OMG I think I figured it out! GOSH programming is so painful sometimes.

I'm happy I made the thorough analysis above, because it helped narrow down that it may be in publicSummary and it has something to do with the new code shown in the diff between the ssb-db2 versions.

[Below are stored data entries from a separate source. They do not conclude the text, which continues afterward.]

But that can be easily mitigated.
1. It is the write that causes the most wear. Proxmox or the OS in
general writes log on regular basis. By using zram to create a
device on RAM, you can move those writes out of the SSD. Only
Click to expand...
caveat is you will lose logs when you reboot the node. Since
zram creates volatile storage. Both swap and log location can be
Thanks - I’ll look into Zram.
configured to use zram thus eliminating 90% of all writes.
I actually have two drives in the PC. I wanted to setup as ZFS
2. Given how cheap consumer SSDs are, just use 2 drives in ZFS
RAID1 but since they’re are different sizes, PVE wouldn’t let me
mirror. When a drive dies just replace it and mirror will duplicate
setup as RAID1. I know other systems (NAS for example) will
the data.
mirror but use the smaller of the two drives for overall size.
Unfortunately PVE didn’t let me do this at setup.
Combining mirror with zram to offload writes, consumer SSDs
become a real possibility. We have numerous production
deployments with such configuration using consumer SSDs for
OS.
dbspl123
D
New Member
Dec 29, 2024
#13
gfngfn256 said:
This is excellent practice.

So I took a careful look at the changes to the operators, like type:

//                   | THE OPTS ARG IS NEW STUFF
//                   |
//                   v
function type(value, opts = { dedicated: true }) {
  if (opts && opts.dedicated) {
    return equal(seekType, value, {
      indexType: 'value_content_type',
    })
  } else {
    return equal(seekType, value, {
      prefix: 32,
      indexType: 'value_content_type',
    })
  }
}

And then makeFilterOperator in ssb-threads:

function makeFilterOperator(opts: FilterOpts): any {
  if (opts.allowlist) {
//                                      | THIS NASTY .map
//                                      |
//                                      v
    const allowedTypes = opts.allowlist.map(type);
    return or(...allowedTypes);
  }
  if (opts.blocklist) {
    const blockedTypes = opts.blocklist.map((x) => not(type(x)));
    return and(...blockedTypes);
  }
  return null;
}

The .map calls the type() operator with type(str, i, thisObj) and then we're passing i as the operator opts, which ends up creating a prefix operator, which is not what we want.

Turned out I just changed

-   const allowedTypes = opts.allowlist.map(type);
+   const allowedTypes = opts.allowlist.map(x => type(x));

And no more memory leak crash.

SO PAINFUL.

Wow, nice debugging! :) That should things overall also smoother I would imagine.

Closing this issue because it's an ssb-threads issue and I solved it there already. Thanks for reading/following, I know it probably took some non-zero minutes of your attention.